▶ [Work to complete] The data that follows is to be given again, exactly as written.

[Records from a collection]
#####

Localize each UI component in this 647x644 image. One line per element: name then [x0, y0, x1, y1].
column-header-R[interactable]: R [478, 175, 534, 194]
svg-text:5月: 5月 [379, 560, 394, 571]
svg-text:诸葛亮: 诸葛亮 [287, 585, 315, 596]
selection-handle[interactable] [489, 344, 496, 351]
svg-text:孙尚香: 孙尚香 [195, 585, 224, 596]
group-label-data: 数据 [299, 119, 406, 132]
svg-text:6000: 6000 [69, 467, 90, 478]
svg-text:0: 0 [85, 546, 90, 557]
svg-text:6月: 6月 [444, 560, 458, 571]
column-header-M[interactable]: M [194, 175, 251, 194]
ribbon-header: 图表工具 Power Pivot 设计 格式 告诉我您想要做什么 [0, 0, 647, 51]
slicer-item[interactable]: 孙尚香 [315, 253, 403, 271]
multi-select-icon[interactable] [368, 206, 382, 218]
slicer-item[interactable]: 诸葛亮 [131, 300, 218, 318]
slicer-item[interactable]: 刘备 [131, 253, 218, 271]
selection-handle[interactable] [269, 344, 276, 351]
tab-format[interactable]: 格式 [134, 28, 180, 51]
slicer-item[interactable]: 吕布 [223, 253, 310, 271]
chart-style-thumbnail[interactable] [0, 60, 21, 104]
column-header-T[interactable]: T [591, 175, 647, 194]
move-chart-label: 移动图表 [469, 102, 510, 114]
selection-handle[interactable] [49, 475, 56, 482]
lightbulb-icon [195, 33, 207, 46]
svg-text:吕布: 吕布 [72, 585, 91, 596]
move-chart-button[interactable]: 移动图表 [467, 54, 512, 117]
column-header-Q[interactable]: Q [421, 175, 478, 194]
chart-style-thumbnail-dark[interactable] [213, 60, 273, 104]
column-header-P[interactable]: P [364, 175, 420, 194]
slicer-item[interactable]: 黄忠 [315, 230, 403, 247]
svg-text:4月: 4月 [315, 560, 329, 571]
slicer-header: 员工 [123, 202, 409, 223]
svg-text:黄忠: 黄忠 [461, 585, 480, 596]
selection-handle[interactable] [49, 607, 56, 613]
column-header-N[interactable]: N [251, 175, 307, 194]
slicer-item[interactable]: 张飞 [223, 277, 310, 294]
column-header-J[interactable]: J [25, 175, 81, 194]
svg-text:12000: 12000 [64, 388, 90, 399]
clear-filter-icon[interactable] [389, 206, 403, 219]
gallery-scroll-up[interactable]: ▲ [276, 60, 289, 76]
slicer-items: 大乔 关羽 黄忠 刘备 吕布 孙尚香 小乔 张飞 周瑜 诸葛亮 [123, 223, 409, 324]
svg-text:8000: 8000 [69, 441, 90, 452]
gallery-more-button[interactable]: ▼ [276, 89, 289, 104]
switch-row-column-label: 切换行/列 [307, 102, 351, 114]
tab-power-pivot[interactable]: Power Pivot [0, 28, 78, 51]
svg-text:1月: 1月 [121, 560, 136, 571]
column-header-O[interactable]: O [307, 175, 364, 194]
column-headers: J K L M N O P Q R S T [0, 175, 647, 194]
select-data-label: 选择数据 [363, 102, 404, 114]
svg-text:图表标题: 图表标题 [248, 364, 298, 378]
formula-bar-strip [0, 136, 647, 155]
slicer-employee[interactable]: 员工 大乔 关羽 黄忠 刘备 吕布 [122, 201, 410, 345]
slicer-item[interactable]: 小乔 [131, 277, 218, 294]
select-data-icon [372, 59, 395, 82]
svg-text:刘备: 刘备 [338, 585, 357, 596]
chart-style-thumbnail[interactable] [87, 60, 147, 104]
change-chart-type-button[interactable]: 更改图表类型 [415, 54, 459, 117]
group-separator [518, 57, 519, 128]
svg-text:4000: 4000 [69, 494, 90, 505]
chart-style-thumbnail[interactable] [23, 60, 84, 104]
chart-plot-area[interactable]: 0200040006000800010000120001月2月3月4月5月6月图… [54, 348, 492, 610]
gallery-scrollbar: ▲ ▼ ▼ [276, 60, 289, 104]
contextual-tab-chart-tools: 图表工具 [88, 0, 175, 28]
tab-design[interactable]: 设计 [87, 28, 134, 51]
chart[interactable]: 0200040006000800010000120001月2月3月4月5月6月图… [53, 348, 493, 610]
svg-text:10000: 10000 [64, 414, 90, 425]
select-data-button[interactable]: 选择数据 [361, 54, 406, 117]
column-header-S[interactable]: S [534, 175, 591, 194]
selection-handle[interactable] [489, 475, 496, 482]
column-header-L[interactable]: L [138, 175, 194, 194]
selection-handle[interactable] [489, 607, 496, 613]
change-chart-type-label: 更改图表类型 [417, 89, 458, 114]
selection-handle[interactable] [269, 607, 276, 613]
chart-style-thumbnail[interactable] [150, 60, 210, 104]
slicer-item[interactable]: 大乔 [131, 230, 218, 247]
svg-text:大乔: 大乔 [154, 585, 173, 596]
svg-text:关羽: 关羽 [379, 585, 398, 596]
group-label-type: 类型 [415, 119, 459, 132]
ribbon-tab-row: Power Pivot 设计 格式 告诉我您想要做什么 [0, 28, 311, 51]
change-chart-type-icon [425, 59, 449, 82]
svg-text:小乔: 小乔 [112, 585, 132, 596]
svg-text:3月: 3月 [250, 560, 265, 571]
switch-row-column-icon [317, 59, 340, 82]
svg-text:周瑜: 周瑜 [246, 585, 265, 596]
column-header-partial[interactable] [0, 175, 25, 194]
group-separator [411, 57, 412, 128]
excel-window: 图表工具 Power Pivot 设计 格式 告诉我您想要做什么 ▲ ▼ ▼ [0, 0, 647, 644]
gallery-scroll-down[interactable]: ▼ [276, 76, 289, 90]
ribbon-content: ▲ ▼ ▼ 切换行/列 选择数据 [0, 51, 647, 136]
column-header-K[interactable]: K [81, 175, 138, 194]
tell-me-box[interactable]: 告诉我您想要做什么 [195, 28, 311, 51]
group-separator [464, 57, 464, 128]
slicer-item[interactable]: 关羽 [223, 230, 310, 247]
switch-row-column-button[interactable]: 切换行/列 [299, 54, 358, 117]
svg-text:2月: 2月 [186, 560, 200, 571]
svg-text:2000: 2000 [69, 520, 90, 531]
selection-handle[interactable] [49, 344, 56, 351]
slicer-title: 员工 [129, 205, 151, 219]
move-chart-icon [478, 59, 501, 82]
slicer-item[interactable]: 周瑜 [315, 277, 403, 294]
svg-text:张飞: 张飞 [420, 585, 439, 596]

#####

▶ [Response below]
Localize each UI component in this 647x644 image. One line per element: name then [x0, y0, x1, y1].
column-header-R[interactable]: R [478, 175, 534, 194]
svg-text:5月: 5月 [379, 560, 394, 571]
svg-text:诸葛亮: 诸葛亮 [287, 585, 315, 596]
selection-handle[interactable] [489, 344, 496, 351]
svg-text:孙尚香: 孙尚香 [195, 585, 224, 596]
group-label-data: 数据 [299, 119, 406, 132]
svg-text:6000: 6000 [69, 467, 90, 478]
svg-text:0: 0 [85, 546, 90, 557]
svg-text:6月: 6月 [444, 560, 458, 571]
column-header-M[interactable]: M [194, 175, 251, 194]
ribbon-header: 图表工具 Power Pivot 设计 格式 告诉我您想要做什么 [0, 0, 647, 51]
slicer-item[interactable]: 孙尚香 [315, 253, 403, 271]
multi-select-icon[interactable] [368, 206, 382, 218]
slicer-item[interactable]: 诸葛亮 [131, 300, 218, 318]
slicer-item[interactable]: 刘备 [131, 253, 218, 271]
selection-handle[interactable] [269, 344, 276, 351]
tab-format[interactable]: 格式 [134, 28, 180, 51]
slicer-item[interactable]: 吕布 [223, 253, 310, 271]
chart-style-thumbnail[interactable] [0, 60, 21, 104]
column-header-T[interactable]: T [591, 175, 647, 194]
move-chart-label: 移动图表 [469, 102, 510, 114]
selection-handle[interactable] [49, 475, 56, 482]
lightbulb-icon [195, 33, 207, 46]
svg-text:吕布: 吕布 [72, 585, 91, 596]
move-chart-button[interactable]: 移动图表 [467, 54, 512, 117]
column-header-Q[interactable]: Q [421, 175, 478, 194]
chart-style-thumbnail-dark[interactable] [213, 60, 273, 104]
column-header-P[interactable]: P [364, 175, 420, 194]
slicer-item[interactable]: 黄忠 [315, 230, 403, 247]
svg-text:4月: 4月 [315, 560, 329, 571]
slicer-header: 员工 [123, 202, 409, 223]
svg-text:黄忠: 黄忠 [461, 585, 480, 596]
selection-handle[interactable] [49, 607, 56, 613]
column-header-N[interactable]: N [251, 175, 307, 194]
slicer-item[interactable]: 张飞 [223, 277, 310, 294]
column-header-J[interactable]: J [25, 175, 81, 194]
svg-text:12000: 12000 [64, 388, 90, 399]
clear-filter-icon[interactable] [389, 206, 403, 219]
gallery-scroll-up[interactable]: ▲ [276, 60, 289, 76]
slicer-items: 大乔 关羽 黄忠 刘备 吕布 孙尚香 小乔 张飞 周瑜 诸葛亮 [123, 223, 409, 324]
svg-text:8000: 8000 [69, 441, 90, 452]
gallery-more-button[interactable]: ▼ [276, 89, 289, 104]
switch-row-column-label: 切换行/列 [307, 102, 351, 114]
tab-power-pivot[interactable]: Power Pivot [0, 28, 78, 51]
svg-text:1月: 1月 [121, 560, 136, 571]
column-header-O[interactable]: O [307, 175, 364, 194]
column-headers: J K L M N O P Q R S T [0, 175, 647, 194]
select-data-label: 选择数据 [363, 102, 404, 114]
svg-text:图表标题: 图表标题 [248, 364, 298, 378]
formula-bar-strip [0, 136, 647, 155]
slicer-employee[interactable]: 员工 大乔 关羽 黄忠 刘备 吕布 [122, 201, 410, 345]
slicer-item[interactable]: 小乔 [131, 277, 218, 294]
select-data-icon [372, 59, 395, 82]
svg-text:刘备: 刘备 [338, 585, 357, 596]
chart-style-thumbnail[interactable] [87, 60, 147, 104]
change-chart-type-button[interactable]: 更改图表类型 [415, 54, 459, 117]
group-separator [518, 57, 519, 128]
svg-text:4000: 4000 [69, 494, 90, 505]
chart-style-thumbnail[interactable] [23, 60, 84, 104]
chart-plot-area[interactable]: 0200040006000800010000120001月2月3月4月5月6月图… [54, 348, 492, 610]
gallery-scrollbar: ▲ ▼ ▼ [276, 60, 289, 104]
contextual-tab-chart-tools: 图表工具 [88, 0, 175, 28]
tab-design[interactable]: 设计 [87, 28, 134, 51]
chart[interactable]: 0200040006000800010000120001月2月3月4月5月6月图… [53, 348, 493, 610]
svg-text:10000: 10000 [64, 414, 90, 425]
select-data-button[interactable]: 选择数据 [361, 54, 406, 117]
column-header-S[interactable]: S [534, 175, 591, 194]
selection-handle[interactable] [489, 475, 496, 482]
column-header-L[interactable]: L [138, 175, 194, 194]
selection-handle[interactable] [489, 607, 496, 613]
change-chart-type-label: 更改图表类型 [417, 89, 458, 114]
selection-handle[interactable] [269, 607, 276, 613]
chart-style-thumbnail[interactable] [150, 60, 210, 104]
slicer-item[interactable]: 大乔 [131, 230, 218, 247]
svg-text:大乔: 大乔 [154, 585, 173, 596]
svg-text:关羽: 关羽 [379, 585, 398, 596]
group-label-type: 类型 [415, 119, 459, 132]
ribbon-tab-row: Power Pivot 设计 格式 告诉我您想要做什么 [0, 28, 311, 51]
change-chart-type-icon [425, 59, 449, 82]
svg-text:小乔: 小乔 [112, 585, 132, 596]
svg-text:3月: 3月 [250, 560, 265, 571]
switch-row-column-icon [317, 59, 340, 82]
svg-text:周瑜: 周瑜 [246, 585, 265, 596]
column-header-partial[interactable] [0, 175, 25, 194]
group-separator [411, 57, 412, 128]
excel-window: 图表工具 Power Pivot 设计 格式 告诉我您想要做什么 ▲ ▼ ▼ [0, 0, 647, 644]
gallery-scroll-down[interactable]: ▼ [276, 76, 289, 90]
ribbon-content: ▲ ▼ ▼ 切换行/列 选择数据 [0, 51, 647, 136]
column-header-K[interactable]: K [81, 175, 138, 194]
tell-me-box[interactable]: 告诉我您想要做什么 [195, 28, 311, 51]
group-separator [464, 57, 464, 128]
slicer-item[interactable]: 关羽 [223, 230, 310, 247]
switch-row-column-button[interactable]: 切换行/列 [299, 54, 358, 117]
svg-text:2月: 2月 [186, 560, 200, 571]
svg-text:2000: 2000 [69, 520, 90, 531]
selection-handle[interactable] [49, 344, 56, 351]
slicer-title: 员工 [129, 205, 151, 219]
move-chart-icon [478, 59, 501, 82]
slicer-item[interactable]: 周瑜 [315, 277, 403, 294]
svg-text:张飞: 张飞 [420, 585, 439, 596]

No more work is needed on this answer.